Handbook of Program Development for Health Behavior Research and Practice
- Steve Sussman - University of Southern California, USA
The Handbook of Program Development for Health Behavior Research and Practice guides the reader from program development theory through program activity analysis and selection, immediate impact studies, and intermediate and long-term outcome measurement. The handbook consists of five parts, providing a wealth of information about:
- The history and rationale for engaging in health behavior program development, including a case study that shows how to apply the six-step program development model and ways of surmounting the hurdles to engaging in program development
- The role of theory in program development, the use of assessment studies to fill in gaps in theory regarding what leads to health-related behavior, and many issues and resources relevant to pooling information about prior interventions
- Perceived efficacy (i.e. concept evaluation) methods of activity selection, including verbal and paper-and-pencil methods of selecting potentially useful activities
- Immediate-impact studies of activities and program creation
- Ways to find immediate-outcome measures that predict longer-term outcome measures, and future issues to consider in the arena of health behavior program development.
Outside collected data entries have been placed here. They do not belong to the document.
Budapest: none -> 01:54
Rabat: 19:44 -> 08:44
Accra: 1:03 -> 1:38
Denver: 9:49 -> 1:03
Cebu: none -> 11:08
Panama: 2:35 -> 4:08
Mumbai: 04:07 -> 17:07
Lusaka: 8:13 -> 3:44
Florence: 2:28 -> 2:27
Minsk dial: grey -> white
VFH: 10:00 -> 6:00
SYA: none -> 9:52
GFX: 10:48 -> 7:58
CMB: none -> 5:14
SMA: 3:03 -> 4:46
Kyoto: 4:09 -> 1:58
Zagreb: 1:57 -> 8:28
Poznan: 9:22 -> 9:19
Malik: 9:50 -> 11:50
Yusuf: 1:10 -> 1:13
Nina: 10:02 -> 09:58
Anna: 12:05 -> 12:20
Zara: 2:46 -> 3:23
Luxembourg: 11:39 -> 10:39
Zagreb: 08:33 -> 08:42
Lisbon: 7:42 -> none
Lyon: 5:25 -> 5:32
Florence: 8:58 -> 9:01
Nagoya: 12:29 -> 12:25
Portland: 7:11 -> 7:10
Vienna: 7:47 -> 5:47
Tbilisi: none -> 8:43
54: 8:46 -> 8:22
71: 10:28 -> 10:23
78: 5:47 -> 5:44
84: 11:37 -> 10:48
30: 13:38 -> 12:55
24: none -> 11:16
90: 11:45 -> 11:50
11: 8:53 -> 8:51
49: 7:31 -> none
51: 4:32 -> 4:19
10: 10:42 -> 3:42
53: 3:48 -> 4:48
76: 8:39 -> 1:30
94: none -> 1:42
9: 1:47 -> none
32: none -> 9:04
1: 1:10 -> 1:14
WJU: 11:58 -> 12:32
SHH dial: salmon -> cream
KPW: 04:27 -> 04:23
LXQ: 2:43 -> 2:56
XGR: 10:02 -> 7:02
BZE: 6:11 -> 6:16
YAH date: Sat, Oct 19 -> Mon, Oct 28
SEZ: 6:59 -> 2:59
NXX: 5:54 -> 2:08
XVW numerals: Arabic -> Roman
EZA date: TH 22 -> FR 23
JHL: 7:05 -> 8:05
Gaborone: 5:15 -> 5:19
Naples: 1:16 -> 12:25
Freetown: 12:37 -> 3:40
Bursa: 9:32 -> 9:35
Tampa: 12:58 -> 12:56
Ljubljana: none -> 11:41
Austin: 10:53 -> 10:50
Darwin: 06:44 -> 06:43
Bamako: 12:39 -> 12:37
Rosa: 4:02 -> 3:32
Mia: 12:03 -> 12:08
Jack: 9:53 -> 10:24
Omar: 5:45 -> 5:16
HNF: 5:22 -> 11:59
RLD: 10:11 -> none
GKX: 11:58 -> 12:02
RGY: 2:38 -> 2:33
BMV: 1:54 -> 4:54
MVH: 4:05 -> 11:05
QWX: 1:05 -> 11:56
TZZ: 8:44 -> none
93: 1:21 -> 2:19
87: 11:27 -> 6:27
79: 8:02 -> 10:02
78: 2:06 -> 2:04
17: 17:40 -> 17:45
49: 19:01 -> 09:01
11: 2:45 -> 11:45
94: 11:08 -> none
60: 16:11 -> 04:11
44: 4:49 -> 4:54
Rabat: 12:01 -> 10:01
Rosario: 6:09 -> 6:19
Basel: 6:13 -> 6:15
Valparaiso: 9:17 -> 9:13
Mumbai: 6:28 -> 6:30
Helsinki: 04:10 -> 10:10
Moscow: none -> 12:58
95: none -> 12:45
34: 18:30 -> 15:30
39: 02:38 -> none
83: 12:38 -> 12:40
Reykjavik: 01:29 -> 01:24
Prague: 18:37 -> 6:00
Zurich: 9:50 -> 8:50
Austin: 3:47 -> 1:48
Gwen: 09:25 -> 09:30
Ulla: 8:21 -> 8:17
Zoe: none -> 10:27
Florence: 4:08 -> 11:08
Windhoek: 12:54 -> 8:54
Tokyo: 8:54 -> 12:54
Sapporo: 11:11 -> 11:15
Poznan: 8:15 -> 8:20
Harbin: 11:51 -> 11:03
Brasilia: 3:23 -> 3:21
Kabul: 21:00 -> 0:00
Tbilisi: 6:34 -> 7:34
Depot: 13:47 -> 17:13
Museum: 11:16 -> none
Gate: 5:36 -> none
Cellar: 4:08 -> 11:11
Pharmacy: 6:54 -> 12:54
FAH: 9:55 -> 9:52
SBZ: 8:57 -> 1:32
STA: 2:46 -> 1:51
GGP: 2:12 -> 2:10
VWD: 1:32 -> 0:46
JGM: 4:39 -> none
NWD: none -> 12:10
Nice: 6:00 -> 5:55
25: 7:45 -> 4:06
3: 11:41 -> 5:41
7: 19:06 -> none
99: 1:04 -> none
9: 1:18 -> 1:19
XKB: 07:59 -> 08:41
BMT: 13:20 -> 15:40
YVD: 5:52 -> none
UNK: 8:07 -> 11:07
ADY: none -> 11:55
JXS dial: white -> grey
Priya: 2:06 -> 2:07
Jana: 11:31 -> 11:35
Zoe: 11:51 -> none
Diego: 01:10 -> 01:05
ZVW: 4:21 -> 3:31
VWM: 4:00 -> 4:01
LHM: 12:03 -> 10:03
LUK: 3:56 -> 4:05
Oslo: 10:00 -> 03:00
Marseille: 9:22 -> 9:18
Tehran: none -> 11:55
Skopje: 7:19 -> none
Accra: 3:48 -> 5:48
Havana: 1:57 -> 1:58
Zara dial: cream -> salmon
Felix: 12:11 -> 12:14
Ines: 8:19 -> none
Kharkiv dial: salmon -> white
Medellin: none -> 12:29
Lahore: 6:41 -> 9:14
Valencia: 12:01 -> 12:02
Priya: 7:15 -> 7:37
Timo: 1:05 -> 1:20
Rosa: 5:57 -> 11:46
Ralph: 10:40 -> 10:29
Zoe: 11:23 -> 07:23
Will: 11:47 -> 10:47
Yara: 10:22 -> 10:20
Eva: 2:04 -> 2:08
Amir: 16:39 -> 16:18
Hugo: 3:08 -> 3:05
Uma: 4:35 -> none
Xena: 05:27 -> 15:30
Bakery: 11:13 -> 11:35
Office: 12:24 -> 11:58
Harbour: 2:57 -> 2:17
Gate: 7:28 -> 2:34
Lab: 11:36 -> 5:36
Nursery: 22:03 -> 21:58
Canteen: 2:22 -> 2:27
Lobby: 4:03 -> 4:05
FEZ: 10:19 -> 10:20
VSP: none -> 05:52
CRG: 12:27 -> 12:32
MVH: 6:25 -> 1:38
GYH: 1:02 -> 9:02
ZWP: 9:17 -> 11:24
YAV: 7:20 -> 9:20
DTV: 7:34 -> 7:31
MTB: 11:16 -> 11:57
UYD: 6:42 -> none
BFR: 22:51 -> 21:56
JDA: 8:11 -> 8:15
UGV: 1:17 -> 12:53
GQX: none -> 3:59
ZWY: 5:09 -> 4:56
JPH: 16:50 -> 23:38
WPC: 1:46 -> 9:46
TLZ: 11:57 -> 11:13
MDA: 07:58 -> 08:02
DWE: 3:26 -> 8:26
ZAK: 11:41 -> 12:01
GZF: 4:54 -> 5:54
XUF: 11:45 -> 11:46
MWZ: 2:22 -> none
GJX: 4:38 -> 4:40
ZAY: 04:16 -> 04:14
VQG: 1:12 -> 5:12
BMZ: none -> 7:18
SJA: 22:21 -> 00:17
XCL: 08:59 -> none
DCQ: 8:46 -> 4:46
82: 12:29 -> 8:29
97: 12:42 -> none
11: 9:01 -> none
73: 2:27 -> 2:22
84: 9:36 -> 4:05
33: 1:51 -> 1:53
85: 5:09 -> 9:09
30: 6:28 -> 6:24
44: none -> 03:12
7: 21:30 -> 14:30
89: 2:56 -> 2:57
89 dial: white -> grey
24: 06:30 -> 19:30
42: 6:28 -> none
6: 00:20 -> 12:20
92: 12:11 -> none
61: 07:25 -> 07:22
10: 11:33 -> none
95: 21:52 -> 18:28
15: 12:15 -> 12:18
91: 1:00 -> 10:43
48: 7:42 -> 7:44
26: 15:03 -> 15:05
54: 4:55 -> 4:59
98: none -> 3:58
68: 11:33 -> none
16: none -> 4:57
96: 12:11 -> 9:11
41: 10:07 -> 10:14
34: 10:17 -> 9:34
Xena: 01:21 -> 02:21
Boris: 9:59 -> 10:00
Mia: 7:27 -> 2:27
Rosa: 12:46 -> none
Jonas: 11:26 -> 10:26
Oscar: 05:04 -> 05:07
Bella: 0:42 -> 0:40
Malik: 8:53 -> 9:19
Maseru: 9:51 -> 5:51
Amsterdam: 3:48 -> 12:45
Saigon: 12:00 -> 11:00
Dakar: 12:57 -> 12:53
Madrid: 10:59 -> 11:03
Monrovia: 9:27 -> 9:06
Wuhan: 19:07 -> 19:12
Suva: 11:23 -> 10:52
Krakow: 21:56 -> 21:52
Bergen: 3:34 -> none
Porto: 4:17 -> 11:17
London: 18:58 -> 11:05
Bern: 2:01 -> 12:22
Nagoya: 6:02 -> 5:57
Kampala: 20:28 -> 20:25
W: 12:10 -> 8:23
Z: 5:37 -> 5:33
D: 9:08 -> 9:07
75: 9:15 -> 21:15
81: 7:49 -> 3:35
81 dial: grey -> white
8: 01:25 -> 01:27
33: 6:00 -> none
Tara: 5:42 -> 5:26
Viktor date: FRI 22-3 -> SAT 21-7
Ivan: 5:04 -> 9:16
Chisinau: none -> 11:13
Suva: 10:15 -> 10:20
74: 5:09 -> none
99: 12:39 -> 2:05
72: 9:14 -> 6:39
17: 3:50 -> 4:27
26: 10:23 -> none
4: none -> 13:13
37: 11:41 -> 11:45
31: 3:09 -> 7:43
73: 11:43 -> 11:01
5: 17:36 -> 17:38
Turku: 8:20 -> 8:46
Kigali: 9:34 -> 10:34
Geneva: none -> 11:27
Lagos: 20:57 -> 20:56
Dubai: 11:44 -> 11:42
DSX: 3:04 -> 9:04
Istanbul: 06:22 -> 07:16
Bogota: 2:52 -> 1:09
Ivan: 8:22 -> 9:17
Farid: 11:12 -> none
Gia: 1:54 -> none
Each section consists of an overview; one or more commentaries from recognized theorists, researchers, and practitioners in the health field, and case studies that provide guidelines on addressing relevant aspects of program development. These case studies will provide useful information for discussion, research, and application. In all, this handbook provides 20 chapters of detailed and useful information for researchers, academics, public health practitioners, students, policymakers, and those who engage in any aspect of health program development or evaluation.
"Steve Sussman and his collaborators have done a magnificent job of putting this book together. It is clearly going to be an important resource for health education researchers for years to come. There are many social science and biomedical researchers who have not been trained in the methods of health education research who will benefit from the wisdom and know-how contained in this volume. There are also many students in schools of public health, nursing, education and communication whose career goal for research or practice in health education and promotion will be assisted greatly."